> **DATA FOR THIS EXERCISE**

□ □ □

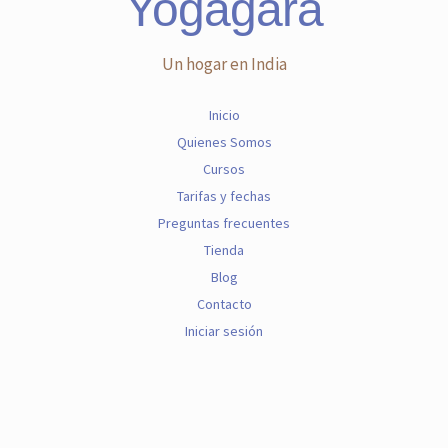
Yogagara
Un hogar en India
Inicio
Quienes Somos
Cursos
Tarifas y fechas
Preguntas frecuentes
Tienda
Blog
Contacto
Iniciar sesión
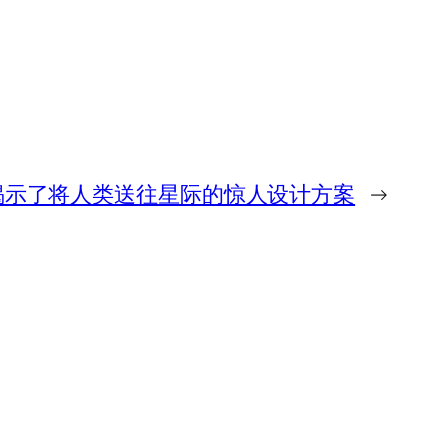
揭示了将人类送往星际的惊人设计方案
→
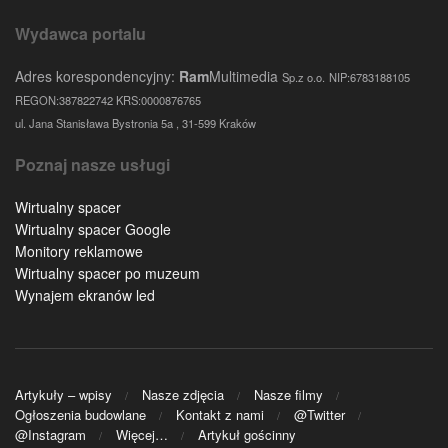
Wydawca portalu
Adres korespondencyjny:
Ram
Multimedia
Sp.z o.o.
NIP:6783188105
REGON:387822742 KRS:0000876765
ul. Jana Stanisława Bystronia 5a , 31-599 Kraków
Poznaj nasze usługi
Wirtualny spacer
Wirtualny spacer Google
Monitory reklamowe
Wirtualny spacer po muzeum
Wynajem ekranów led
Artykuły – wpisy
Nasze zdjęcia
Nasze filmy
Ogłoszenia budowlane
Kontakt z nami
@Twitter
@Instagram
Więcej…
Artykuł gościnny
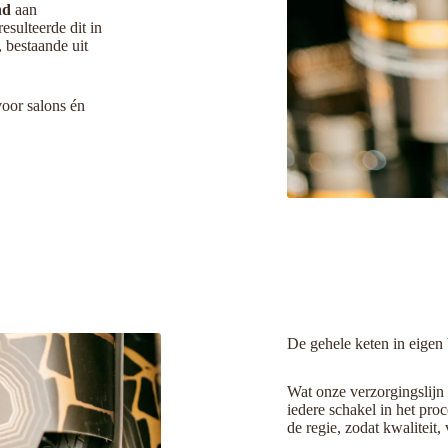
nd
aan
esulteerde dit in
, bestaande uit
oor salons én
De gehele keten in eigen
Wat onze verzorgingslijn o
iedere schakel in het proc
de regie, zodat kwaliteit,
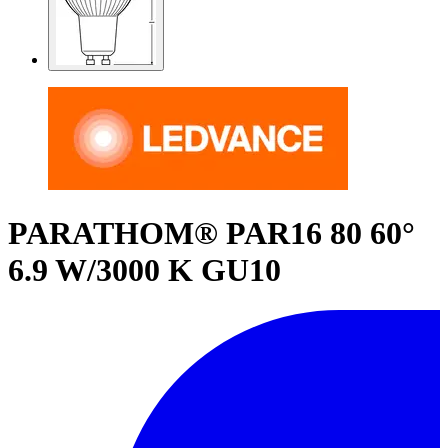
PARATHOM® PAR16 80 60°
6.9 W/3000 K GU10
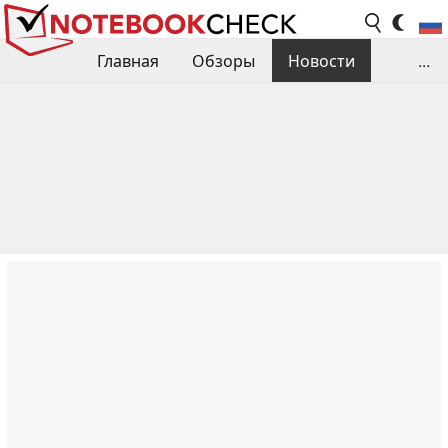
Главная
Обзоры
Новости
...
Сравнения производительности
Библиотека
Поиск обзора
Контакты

□ □ □

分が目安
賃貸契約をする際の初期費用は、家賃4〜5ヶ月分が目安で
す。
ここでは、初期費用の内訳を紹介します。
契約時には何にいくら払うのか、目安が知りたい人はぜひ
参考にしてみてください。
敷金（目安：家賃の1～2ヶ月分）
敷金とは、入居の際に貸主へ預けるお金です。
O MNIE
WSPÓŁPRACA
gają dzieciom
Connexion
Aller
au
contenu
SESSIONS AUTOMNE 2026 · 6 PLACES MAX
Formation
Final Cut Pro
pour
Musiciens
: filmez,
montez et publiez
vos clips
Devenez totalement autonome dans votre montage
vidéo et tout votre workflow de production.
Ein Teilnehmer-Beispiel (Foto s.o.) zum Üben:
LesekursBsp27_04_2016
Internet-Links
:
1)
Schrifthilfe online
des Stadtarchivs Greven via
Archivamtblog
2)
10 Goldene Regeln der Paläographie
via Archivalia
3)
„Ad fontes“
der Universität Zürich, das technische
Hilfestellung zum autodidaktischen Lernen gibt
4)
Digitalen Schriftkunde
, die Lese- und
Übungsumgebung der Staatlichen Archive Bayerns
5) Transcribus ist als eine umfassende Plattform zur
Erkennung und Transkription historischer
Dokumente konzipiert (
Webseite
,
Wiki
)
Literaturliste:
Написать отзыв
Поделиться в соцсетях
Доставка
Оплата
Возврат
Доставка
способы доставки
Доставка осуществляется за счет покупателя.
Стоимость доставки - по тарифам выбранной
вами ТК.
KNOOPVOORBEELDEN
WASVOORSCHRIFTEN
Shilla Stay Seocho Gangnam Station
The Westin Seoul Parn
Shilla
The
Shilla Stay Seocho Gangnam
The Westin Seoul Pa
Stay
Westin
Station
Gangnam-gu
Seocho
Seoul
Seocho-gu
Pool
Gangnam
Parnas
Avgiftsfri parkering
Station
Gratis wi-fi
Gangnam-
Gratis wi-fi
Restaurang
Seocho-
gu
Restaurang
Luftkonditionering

□ □ □

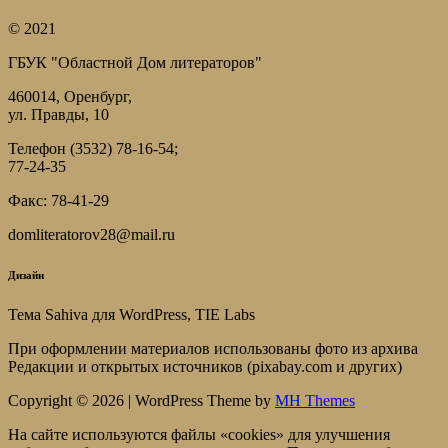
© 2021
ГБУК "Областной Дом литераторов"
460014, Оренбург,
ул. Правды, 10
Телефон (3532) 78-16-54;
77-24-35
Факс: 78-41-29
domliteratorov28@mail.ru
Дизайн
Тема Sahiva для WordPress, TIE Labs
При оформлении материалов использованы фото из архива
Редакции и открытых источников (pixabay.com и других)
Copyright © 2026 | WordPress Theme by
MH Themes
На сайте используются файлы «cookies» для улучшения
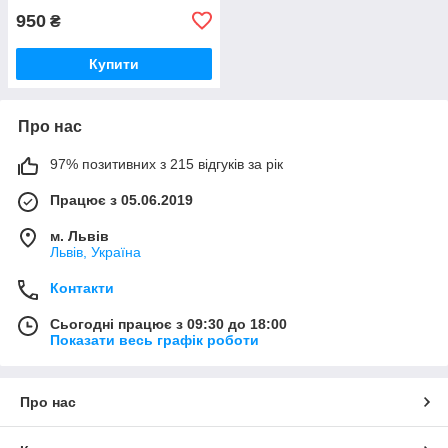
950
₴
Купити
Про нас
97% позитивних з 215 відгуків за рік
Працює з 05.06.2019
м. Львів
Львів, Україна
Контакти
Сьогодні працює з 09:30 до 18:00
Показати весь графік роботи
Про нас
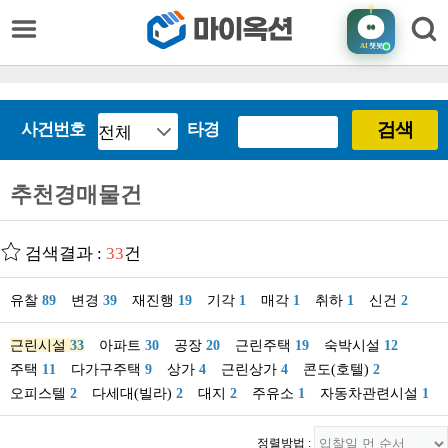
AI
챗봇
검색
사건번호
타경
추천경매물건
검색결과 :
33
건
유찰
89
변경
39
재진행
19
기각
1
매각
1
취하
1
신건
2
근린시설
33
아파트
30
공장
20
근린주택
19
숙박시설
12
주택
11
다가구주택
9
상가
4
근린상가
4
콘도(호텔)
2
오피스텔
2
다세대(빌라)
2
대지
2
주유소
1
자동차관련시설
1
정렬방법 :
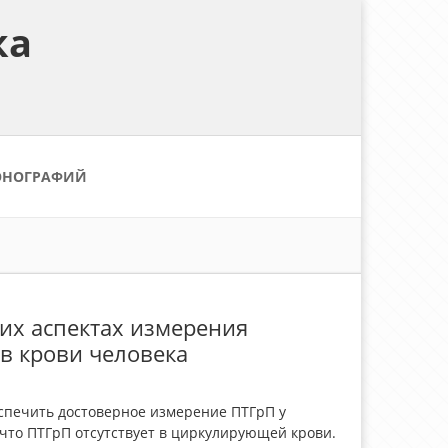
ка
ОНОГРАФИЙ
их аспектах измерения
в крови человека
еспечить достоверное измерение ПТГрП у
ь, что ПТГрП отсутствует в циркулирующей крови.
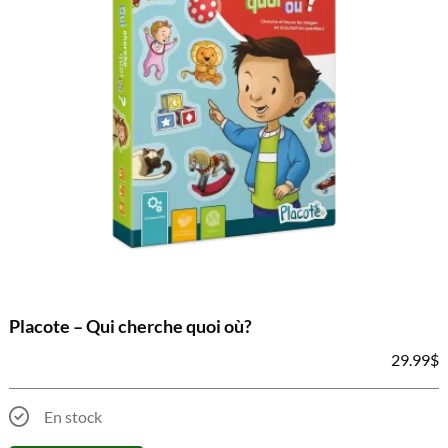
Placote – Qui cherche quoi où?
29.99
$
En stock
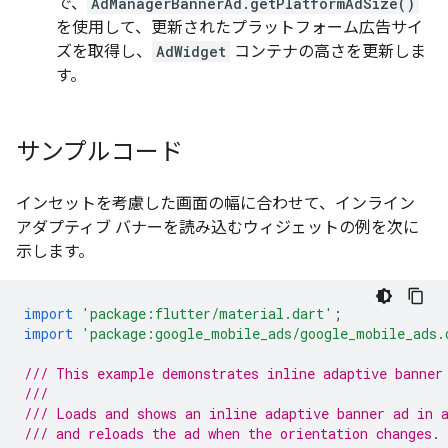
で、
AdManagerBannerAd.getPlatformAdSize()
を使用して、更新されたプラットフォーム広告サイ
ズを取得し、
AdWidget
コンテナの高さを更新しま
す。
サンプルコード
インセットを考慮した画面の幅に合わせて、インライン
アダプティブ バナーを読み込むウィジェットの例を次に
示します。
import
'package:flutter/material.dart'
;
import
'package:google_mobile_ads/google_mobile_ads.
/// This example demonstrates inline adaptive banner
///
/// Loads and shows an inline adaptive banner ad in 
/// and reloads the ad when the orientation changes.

□ □ □

> **EXERCISE INSTRUCTIONS**
Please report all lines in the entries where "Seoul" appears.

> **TASK RESULT**
The Westin Seoul Parn
The Westin Seoul Pa
Seoul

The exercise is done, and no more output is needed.